Le travail n’est pas le mal ;
c’est son excès qui éteint la conscience.
Quand chaque journée se consume à produire,
il ne reste plus d’espace pour comprendre ce qu’on fait,
ni pourquoi on le fait.

Alors l’humain s’endort dans la répétition des gestes,
et la société s’enfonce dans l’inconscience collective.

Offrir du temps à l’adulte,
c’est lui rendre la possibilité d’exister pleinement.
C’est lui permettre de sentir le poids et la douceur de sa vie,
et de voir enfin l’effet de ses actes.

Ce temps n’est pas un privilège ;
c’est une nécessité morale.
Car celui qui ne dispose pas de silence
ne peut pas entendre sa propre âme.

Je veux que les gens vivent.
Pas pour consommer, pas pour se distraire,
mais pour se reconnaître.

Car vivre, vraiment,
c’est se rendre compte de tout :
de ce que l’on crée,
de ce que l’on détruit,
de ce que l’on transmet sans le savoir.

Et peut‑être qu’alors,
dans cet espace rallumé en chacun,
la paix cessera d’être un rêve,
et deviendra simplement
la forme naturelle d’une humanité réveillée.
L’éducation de la lenteur

Je veux que vous appreniez à ralentir.
Le monde ira vite sans vous,
mais vous n’avez pas besoin de suivre sa folie.

Apprenez à regarder.
Apprenez à écouter le vent, la fatigue, les silences.
C’est là que se cache la vraie connaissance.
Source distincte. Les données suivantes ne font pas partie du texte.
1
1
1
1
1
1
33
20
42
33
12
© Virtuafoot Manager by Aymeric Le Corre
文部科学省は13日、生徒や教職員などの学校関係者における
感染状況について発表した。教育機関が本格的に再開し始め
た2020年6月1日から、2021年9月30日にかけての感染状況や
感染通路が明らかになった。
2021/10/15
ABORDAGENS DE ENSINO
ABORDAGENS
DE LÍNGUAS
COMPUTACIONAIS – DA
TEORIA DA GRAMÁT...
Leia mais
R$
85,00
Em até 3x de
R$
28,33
Si vous courez après le monde,
alors vous courez à votre perte,
car le monde, tel qu’il est,
n’est pas fait pour le bonheur.

Ne courez pas après la gloire —
elle vieillit mal.
Cherchez plutôt la présence,
celle qui fait battre le cœur sans bruit.

Je ne veux pas convaincre,
mais semer.

Un jour, peut‑être,
vous reprendrez une de ces phrases,
vous la retournerez comme un caillou,
et elle vous dira ce que je n’avais pas le temps de dire.
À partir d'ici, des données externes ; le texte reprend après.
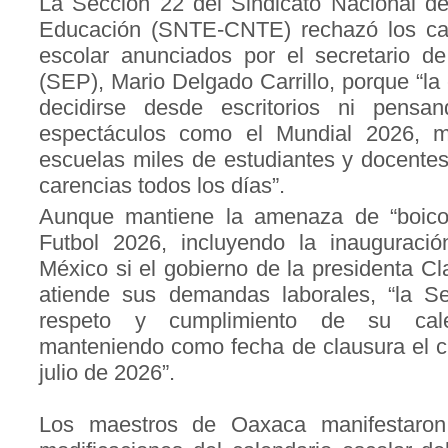
La Sección 22 del Sindicato Nacional de
Educación (SNTE-CNTE) rechazó los cam
escolar anunciados por el secretario d
(SEP), Mario Delgado Carrillo, porque “l
decidirse desde escritorios ni pens
espectáculos como el Mundial 2026, m
escuelas miles de estudiantes y docente
carencias todos los días”.
Aunque mantiene la amenaza de “boicot
Futbol 2026, incluyendo la inauguraci
México si el gobierno de la presidenta 
atiende sus demandas laborales, “la Sec
respeto y cumplimiento de su calend
manteniendo como fecha de clausura el ci
julio de 2026”.
Los maestros de Oaxaca manifestaron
Si je tombe, souvenez-vous :
la poussière ne disparaît jamais.
Elle retombe sur les épaules de ceux qui continuent,
doucement,
à croire en la lumière.

Réflexion pour l’avenir de mes enfants

Je ne veux pas d’un futur plus rapide,
mais d’un futur plus doux.

Je ne souhaite pas une société parfaite,
seulement une société qui se souvient.
Qu’elle se rappelle que le progrès n’a de sens
que s’il sert à mieux protéger le vivant.

Je rêve d’un monde où la réussite
ne se mesure plus à ce que l’on possède,
mais à ce que l’on partage.
Où l’éducation apprend à comprendre,
non à dominer.
Où le travail nourrit la vie,
au lieu de la consumer.

Je voudrais que mes enfants grandissent
dans un monde qui sait s’arrêter.
Un monde où le silence ne soit pas suspect,
où la tendresse ne soit pas faiblesse,
où penser devienne un acte collectif d’amour.

Le changement ne viendra pas des lois,
mais du regard que nous poserons
les uns sur les autres.
D’abord dans la famille,
puis dans la rue,
puis dans le monde.

Ce n’est pas la planète qu’il faut sauver,
c’est l’idée que nous nous faisons de l’humanité.
La Terre saura vivre sans nous ;
mais nos enfants, eux, auront besoin
d’un monde qui ait retrouvé le sens du “nous”.

Alors je leur laisse ces mots,
non comme des ordres,
mais comme des pierres pour le chemin :
qu’ils bâtissent leur avenir
en gardant précieusement
la capacité d’émerveillement
que tant d’adultes ont perdue.

Et s’ils doivent changer le monde,
qu’ils commencent par le vivre pleinement —
car on ne guérit jamais d’un monde
que l’on n’aime pas.

À mes enfants — pour le temps où vous chercherez votre propre lumière.